En 2018, des grands groupes dans tous les secteurs d'activité, on peut citer BPCE, Sodexo, Kering, Michelin, Publicis, EDF, se sont jetés à corps perdu dans des projets de "transition digitale" au budget faramineux. En réalité, il s'agit souvent de la "deuxième vague" de la transition pour ces grands groupes qui déjà, à partir des années 2000, avaient intégrés du numérique dans leur process métier. L'enjeux est maintenant d'être "digitalisé" de bout en bout de la chaîne de valeur. Cela s'opère à grand renfort d’équipes internes ou via des réseaux d’agences conseils, dans les deux cas composés de très jeunes spécialistes aux profils chimériques. Le secteur mûrit, les lames s’affûtent, certains acteurs imposent un nouveau leadership grâce à des technologies bien pensées, alors que le fondement même de certains maillon de la chaîne est remis en cause. D'autres sont tentés par le “geek washing”. C’est-à-dire une intégration - sans vision - de profils et de termes 3.0 dans la communication stratégique de l’entreprise : algorithme, machine learning, IA, plateforme, data, etc... Un bon moyen de rassurer sans pour autant s’imposer la remise en cause et le changement de culture que cette transformation présuppose.

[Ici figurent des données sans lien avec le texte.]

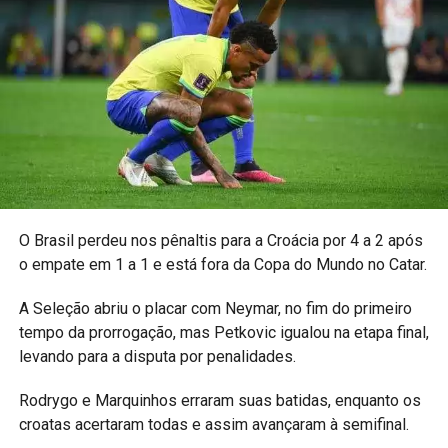
O Brasil perdeu nos pênaltis para a Croácia por 4 a 2 após
o empate em 1 a 1 e está fora da Copa do Mundo no Catar.
A Seleção abriu o placar com Neymar, no fim do primeiro
tempo da prorrogação, mas Petkovic igualou na etapa final,
levando para a disputa por penalidades.
Rodrygo e Marquinhos erraram suas batidas, enquanto os
croatas acertaram todas e assim avançaram à semifinal.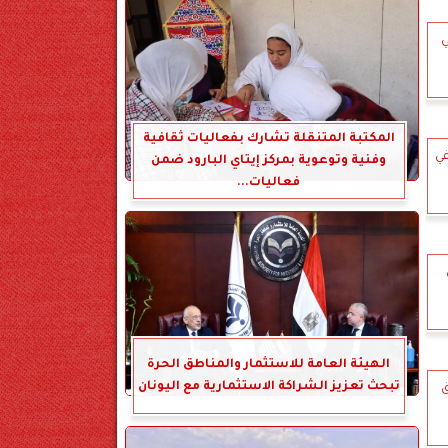
ي
المكتبة المتنقلة تشارك بفعاليات ثقافية
في
وفنية وتوعوية بمركز إيتاي البارود ضمن
فعاليات...
الهيئة العامة للاستثمار والمناطق الحرة
تبحث تعزيز الشراكة الاستثمارية مع اليونان
ق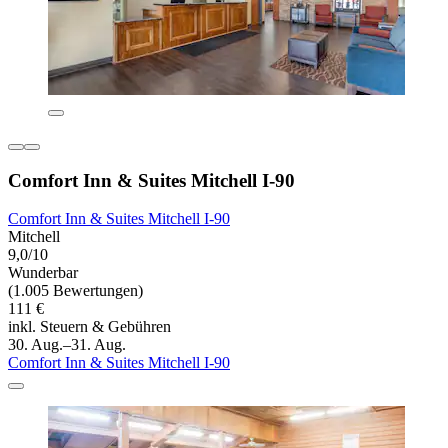
Comfort Inn & Suites Mitchell I-90
Comfort Inn & Suites Mitchell I-90
Mitchell
9,0/10
Wunderbar
(1.005 Bewertungen)
111 €
inkl. Steuern & Gebühren
30. Aug.–31. Aug.
Comfort Inn & Suites Mitchell I-90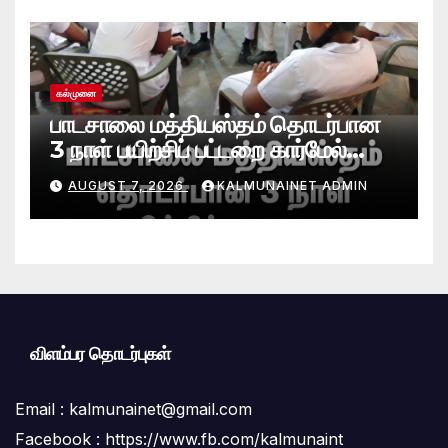
கல்முனை
பாடசாலை மத்தியஸ்தம் தொடர்பான
3 நாள் பயிற்சிப் பட்டறை கார்மேல்
பற்றிமாவில் நிறைவு!முரண்பாடுகளைத்
AUGUST 7, 2026
KALMUNAINET ADMIN
தீர்க்கும் முறைகள் குறித்துத்
தெளிவூட்டல்
விளம்பர தொடர்புகள்
Email :
kalmunainet@gmail.com
Facebook : https://www.fb.com/kalmunaint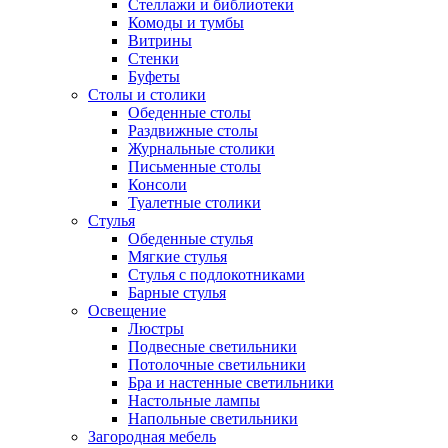
Стеллажи и библиотеки
Комоды и тумбы
Витрины
Стенки
Буфеты
Столы и столики
Обеденные столы
Раздвижные столы
Журнальные столики
Письменные столы
Консоли
Туалетные столики
Стулья
Обеденные стулья
Мягкие стулья
Стулья с подлокотниками
Барные стулья
Освещение
Люстры
Подвесные светильники
Потолочные светильники
Бра и настенные светильники
Настольные лампы
Напольные светильники
Загородная мебель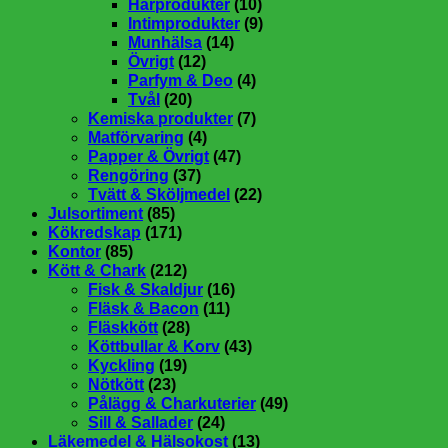
Hårprodukter
(10)
Intimprodukter
(9)
Munhälsa
(14)
Övrigt
(12)
Parfym & Deo
(4)
Tvål
(20)
Kemiska produkter
(7)
Matförvaring
(4)
Papper & Övrigt
(47)
Rengöring
(37)
Tvätt & Sköljmedel
(22)
Julsortiment
(85)
Kökredskap
(171)
Kontor
(85)
Kött & Chark
(212)
Fisk & Skaldjur
(16)
Fläsk & Bacon
(11)
Fläskkött
(28)
Köttbullar & Korv
(43)
Kyckling
(19)
Nötkött
(23)
Pålägg & Charkuterier
(49)
Sill & Sallader
(24)
Läkemedel & Hälsokost
(13)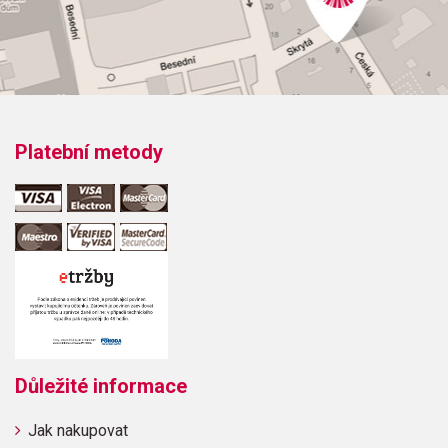
Platební metody
Důležité informace
Jak nakupovat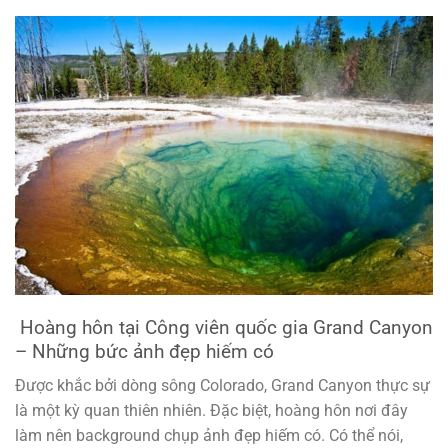
Hoàng hôn tại Công viên quốc gia Grand Canyon
– Những bức ảnh đẹp hiếm có
Được khắc bởi dòng sông Colorado, Grand Canyon thực sự
là một kỳ quan thiên nhiên. Đặc biệt, hoàng hôn nơi đây
làm nên background chụp ảnh đẹp hiếm có. Có thể nói,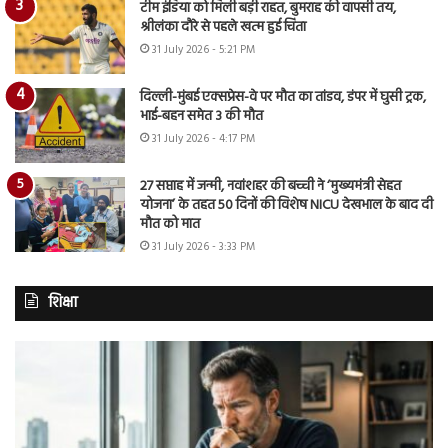
टीम इंडिया को मिली बड़ी राहत, बुमराह की वापसी तय,
श्रीलंका दौरे से पहले खत्म हुई चिंता
31 July 2026 - 5:21 PM
दिल्ली-मुंबई एक्सप्रेस-वे पर मौत का तांडव, डंपर में घुसी ट्रक,
भाई-बहन समेत 3 की मौत
31 July 2026 - 4:17 PM
27 सप्ताह में जन्मी, नवांशहर की बच्ची ने ‘मुख्यमंत्री सेहत
योजना’ के तहत 50 दिनों की विशेष NICU देखभाल के बाद दी
मौत को मात
31 July 2026 - 3:33 PM
शिक्षा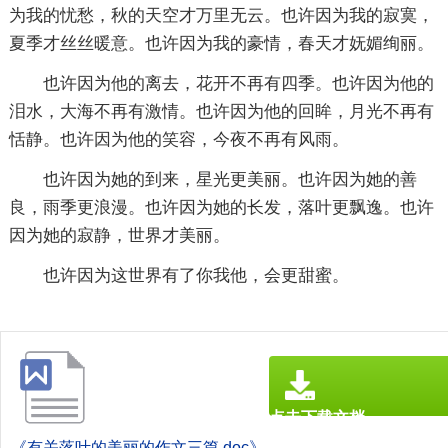
为我的忧愁，秋的天空才万里无云。也许因为我的寂寞，
夏季才丝丝暖意。也许因为我的豪情，春天才妩媚绚丽。
也许因为他的离去，花开不再有四季。也许因为他的
泪水，大海不再有激情。也许因为他的回眸，月光不再有
恬静。也许因为他的笑容，今夜不再有风雨。
也许因为她的到来，星光更美丽。也许因为她的善
良，雨季更浪漫。也许因为她的长发，落叶更飘逸。也许
因为她的寂静，世界才美丽。
也许因为这世界有了你我他，会更甜蜜。
点击下载文档
文档为doc格式
《有关落叶的美丽的作文三篇.doc》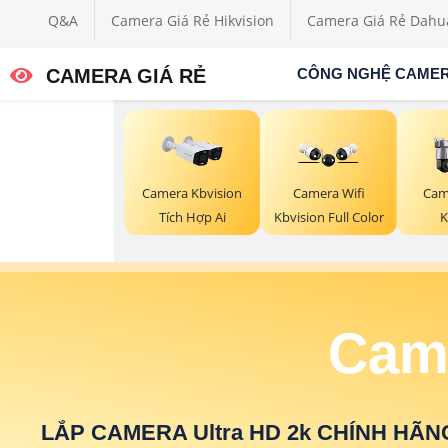
Q&A
Camera Giá Rẻ Hikvision
Camera Giá Rẻ Dahu
CAMERA GIÁ RẺ
CÔNG NGHỆ CAME
Camera Kbvision
Camera Wifi
Cam
Tích Hợp Ai
Kbvision Full Color
K
Came
LẮP CAMERA Ultra HD 2k CHÍNH HÃN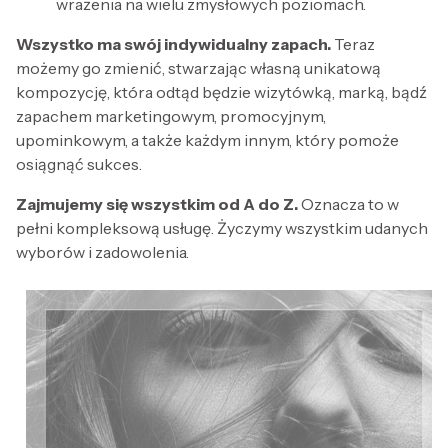
wrażenia na wielu zmysłowych poziomach.
Wszystko ma swój indywidualny zapach.
Teraz
możemy go zmienić, stwarzając własną unikatową
kompozycję, która odtąd będzie wizytówką, marką, bądź
zapachem marketingowym, promocyjnym,
upominkowym, a także każdym innym, który pomoże
osiągnąć sukces.
Zajmujemy się wszystkim od A do Z.
Oznacza to w
pełni kompleksową usługę. Życzymy wszystkim udanych
wyborów i zadowolenia.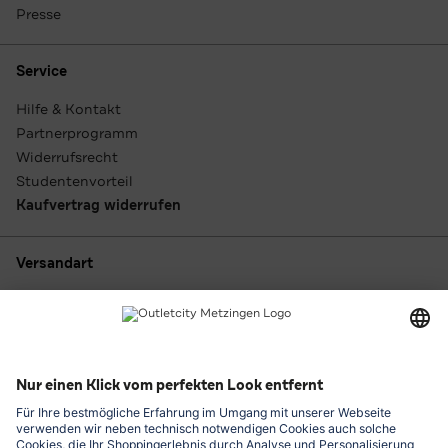
Presse
Service
Hilfe & Kontakt
Partnerprogramm
Widerrufsrecht
Studentenvorteil
Kaufvertrag widerrufen
Versandart
Zahlungsarten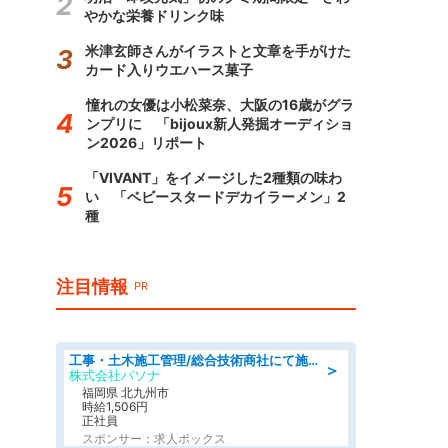
やかな栄養ドリンク味
米津玄師さんがイラストと文章を手がけた
カード入りウエハース菓子
憧れの女優は小松菜奈、大阪の16歳がグラ
ンプリに 「bijoux新人発掘オーディショ
ン2026」リポート
「VIVANT」をイメージした2種類の味わ
い 「ベビースタードデカイラーメン」2
種
注目情報
PR
工事・土木施工管理/総合技術商社にて施工管理のお仕事/即日勤務可/車通勤可/工事・土木施工管理/生産・品質管理
＞
株式会社パソナ
福岡県 北九州市
時給1,506円
正社員
スポンサー：求人ボックス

Parallèlement, on peut remarquer que le monde du vin est resté relativement observateur de ces changements majeurs, et même si quelques cercles de réflexion ont été créés ici ou là, les entreprises du secteur ne semble pas très pro-active pour implémenter ces évolutions majeures. On peut alors se demander si la filière vin saura faire face au raz-de-marée digital! Pourquoi le secteur semble si mal préparé?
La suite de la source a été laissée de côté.